In this report, I will evaluate what I will do as I organize an end of term party that my colleagues and I intend to have together with our spouses and children. In relation to what I have done this far, the said party will be held in a local community pub that I have contracted to offer services to us. However, I will be organizing everything in the party except doing the cooking and serving food and beverages. The serving staff shall purchase all the ingredients and materials that I will select for the party and do the cooking. On the other hand, guests will serve food and beverages for themselves. The number of guests that I expect to have in the party is sixty. Fifty of these guests are adults and ten of them are children. Of these guests ten of them are vegetarians while four of them are diabetic. My intention is to make the party enjoyable and memorable. Accordingly, I will do all my best to prepare an appropriate menu that will meet the needs and preferences of all the guests that will be in the party. This report highlights the various financial controls that I will utilize to ensure the party does not exceed a budget of £1,000.

Financial statements

The proposed party has a budget of £1,000. Accordingly, I will make a budget that does not exceed this amount of money. At this point, I will evaluate the financial statements that I will use to control my budget. These financial statements will be somewhat similar to the ones used in hospitality establishments. However, I will make some adjustments because our party will not be geared towards making profit. The first financial statement that I will use as I organize the party will be the balance sheet. Unlike a balance sheet used in hospitality establishments, mine will only indicate the contributions that my colleagues and I will make towards the party. The one used in hospitality establishments and other business ventures usually includes assets, equities and liabilities (Harris 2010, p. 4). Ours will be a reflection of this because the contribution that we shall make towards the party shall be on a lighter note the asset for the party. For business ventures, assets dictate what is done or not done. Accordingly, the money that we shall contribute towards the party shall dictate our expenses and what we shall have in the party (Dopson & Hayes 2010, p. 17).     

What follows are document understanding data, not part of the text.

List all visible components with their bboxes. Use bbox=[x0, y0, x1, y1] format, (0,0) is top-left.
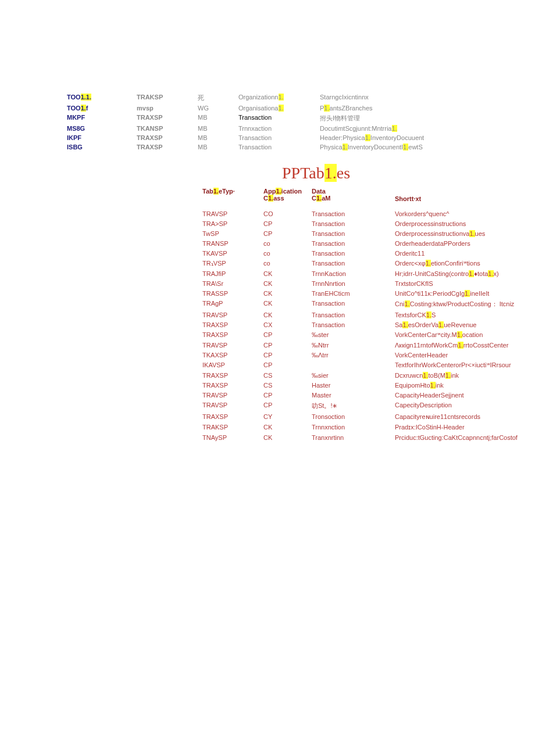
pp-row-app: CP bbox=[263, 341, 312, 349]
pp-row-shorttext: OrderheaderdataPPorders bbox=[395, 239, 535, 248]
pp-row-shorttext: EquipomHto1.ink bbox=[395, 381, 535, 389]
pp-row-type: TNAySP bbox=[202, 433, 263, 442]
pp-row-shorttext: Dcxruwcn1.toB(M1.ink bbox=[395, 371, 535, 379]
pp-row-type: TRASSP bbox=[202, 289, 263, 298]
pp-row-type: TRAXSP bbox=[202, 331, 263, 339]
pp-row-dataclass: Transaction bbox=[312, 311, 395, 319]
pp-row-app: CP bbox=[263, 230, 312, 238]
pp-row-dataclass: Transaction bbox=[312, 210, 395, 218]
pp-row-shorttext: TrxtstorCKfIS bbox=[395, 280, 535, 288]
pp-row-app: CY bbox=[263, 413, 312, 421]
pp-row-dataclass: Transaction bbox=[312, 299, 395, 309]
pp-row-dataclass: TranEHCticm bbox=[312, 289, 395, 298]
pp-row-shorttext: Pradɪx:ICoStinH-Header bbox=[395, 423, 535, 432]
top-row-shorttext: DocutimtScgjunnt:Mntrria1. bbox=[320, 124, 465, 132]
top-row-dataclass: Transaction bbox=[238, 113, 320, 123]
pp-row-app: co bbox=[263, 249, 312, 257]
top-row-code: MKPF bbox=[67, 113, 137, 123]
top-row-shorttext: 拊头I物料管理 bbox=[320, 113, 465, 123]
pp-row-shorttext: CapecityDescription bbox=[395, 401, 535, 411]
pp-row-type: IKAVSP bbox=[202, 361, 263, 370]
top-row-app: MB bbox=[198, 124, 238, 132]
top-row-app: MB bbox=[198, 134, 238, 142]
pp-row-app: CP bbox=[263, 351, 312, 359]
top-row-type: TRAXSP bbox=[137, 134, 198, 142]
top-row-type: TRAKSP bbox=[137, 93, 198, 103]
pp-row-shorttext: Sa1.esOrderVa1.ueRevenue bbox=[395, 321, 535, 329]
pp-row-dataclass: Master bbox=[312, 391, 395, 399]
pp-row-dataclass: Transaction bbox=[312, 230, 395, 238]
pp-row-type: TR₁VSP bbox=[202, 259, 263, 268]
pp-row-dataclass: Transaction bbox=[312, 220, 395, 228]
pp-row-dataclass: Transaction bbox=[312, 321, 395, 329]
pp-row-shorttext: Orderitc11 bbox=[395, 249, 535, 257]
top-row-code: MS8G bbox=[67, 124, 137, 132]
pp-row-type: TRANSP bbox=[202, 239, 263, 248]
top-row-code: TOO1.f bbox=[67, 104, 137, 112]
pp-hdr-short: Shortt·xt bbox=[395, 187, 535, 203]
top-row-shorttext: Header:Physica1.InventoryDocuuent bbox=[320, 134, 465, 142]
top-row-code: TOO1.1. bbox=[67, 93, 137, 103]
pp-row-type: TRAVSP bbox=[202, 401, 263, 411]
pp-row-app: CK bbox=[263, 289, 312, 298]
pp-row-dataclass: ‰Λtrr bbox=[312, 351, 395, 359]
pp-row-dataclass: ‰Ntrr bbox=[312, 341, 395, 349]
title-a: PPTab bbox=[282, 164, 324, 182]
pp-row-dataclass: Transaction bbox=[312, 249, 395, 257]
pp-row-type: TRAVSP bbox=[202, 210, 263, 218]
pp-row-type: TRAKSP bbox=[202, 423, 263, 432]
pp-row-type: TRAgP bbox=[202, 299, 263, 309]
top-row-app: MB bbox=[198, 143, 238, 151]
top-row-app: MB bbox=[198, 113, 238, 123]
pp-row-type: TRAVSP bbox=[202, 341, 263, 349]
top-row-type: mvsp bbox=[137, 104, 198, 112]
top-row-type: TRAXSP bbox=[137, 113, 198, 123]
pp-row-dataclass: ‰ster bbox=[312, 331, 395, 339]
pp-row-dataclass: Trnnxnction bbox=[312, 423, 395, 432]
pp-row-type: TRAXSP bbox=[202, 321, 263, 329]
pp-row-type: TRAVSP bbox=[202, 311, 263, 319]
pp-row-dataclass: Transaction bbox=[312, 239, 395, 248]
pp-row-type: TRAXSP bbox=[202, 413, 263, 421]
pp-row-dataclass: Haster bbox=[312, 381, 395, 389]
pp-row-app: CK bbox=[263, 433, 312, 442]
pp-row-type: TRAXSP bbox=[202, 371, 263, 379]
pp-row-app: CK bbox=[263, 299, 312, 309]
pp-row-type: TRAVSP bbox=[202, 391, 263, 399]
top-row-shorttext: StarngcIxicntinnx bbox=[320, 93, 465, 103]
title-hl: 1. bbox=[324, 164, 337, 182]
top-row-app: 死 bbox=[198, 93, 238, 103]
pp-row-app: co bbox=[263, 259, 312, 268]
top-row-dataclass: Trnnxaction bbox=[238, 124, 320, 132]
pp-row-shorttext: Prciduc:tGucting:CaKtCcapnncntj;farCosto… bbox=[395, 433, 535, 442]
pp-row-dataclass: TrnnKaction bbox=[312, 270, 395, 278]
top-row-shorttext: P1.antsZBranches bbox=[320, 104, 465, 112]
pp-row-app: CP bbox=[263, 401, 312, 411]
pp-row-dataclass: Transaction bbox=[312, 259, 395, 268]
pp-row-shorttext: TextforIhrWorkCenterorPr<×iuctiʷIRrsour bbox=[395, 361, 535, 370]
pp-row-dataclass: TrnnNnrtion bbox=[312, 280, 395, 288]
pp-row-shorttext: Cni1.Costing:ktwк/ProductCosting： Itcniz bbox=[395, 299, 535, 309]
pp-row-app: CK bbox=[263, 423, 312, 432]
pp-row-shorttext: TextsforCK1.S bbox=[395, 311, 535, 319]
top-row-dataclass: Organizationn1. bbox=[238, 93, 320, 103]
pp-row-dataclass: Tranxnrtinn bbox=[312, 433, 395, 442]
pp-row-app: CK bbox=[263, 270, 312, 278]
pp-row-shorttext: VorkCenterHeader bbox=[395, 351, 535, 359]
pp-row-app: CS bbox=[263, 371, 312, 379]
pp-row-app: CP bbox=[263, 220, 312, 228]
pp-hdr-data: Data C1.aM bbox=[312, 187, 395, 203]
pp-row-shorttext: Orderprocessinstructionva1.ues bbox=[395, 230, 535, 238]
pp-row-app: CK bbox=[263, 280, 312, 288]
pp-row-type: TKAVSP bbox=[202, 249, 263, 257]
pp-row-shorttext: VorkCenterCarʷcity.M1.ocation bbox=[395, 331, 535, 339]
pp-row-dataclass: 叻St。!∗ bbox=[312, 401, 395, 411]
pp-row-shorttext: Hr;idrr-UnitCaSting(contro1.♦tota1.x) bbox=[395, 270, 535, 278]
top-table: TOO1.1.TRAKSP死Organizationn1.StarngcIxic… bbox=[67, 93, 535, 151]
pp-row-type: TRAJfiP bbox=[202, 270, 263, 278]
title-b: es bbox=[337, 164, 350, 182]
pp-row-dataclass bbox=[312, 361, 395, 370]
pp-row-dataclass: ‰sier bbox=[312, 371, 395, 379]
pp-row-app: CX bbox=[263, 321, 312, 329]
pp-hdr-tabletype: Tab1.eTyp· bbox=[202, 187, 263, 203]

The second financial statement that I will use as I organize the party shall be somewhat like an income statement. The only difference with the one used in business ventures will be that mine shall not include profits and losses. Instead, it will only include the money we shall contribute towards the party and expected expenses. This notwithstanding, the said statement will be critical because it will reflect the success that I will have made at the end of the party. In other words, it will indicate how well or how bad I will have spent the money. The third statement that I will use as I organize the party to control my budget will be the cash flow statement. This statement will indicate the way I will spend the money from the moment I obtain it from my colleagues until the end of the party. In a nutshell, it will indicate the flow of money throughout the process that I will be organizing the party. In business ventures, this financial statement provides information that relate to the way money is received and spent (Weygandt et al. 2005, p. 23). I will use this statement for the same reason. The fourth and the last financial statement that I will use as I organize the party will be the equity statement. Although in real sense there will be no equity at the end of the party, it will be necessary for me to have a statement that will account for the money that might remain at the end of the party. In profit making businesses, this statement provides an overview of the earnings business make. In our case, it will reflect the way I will have spent the money.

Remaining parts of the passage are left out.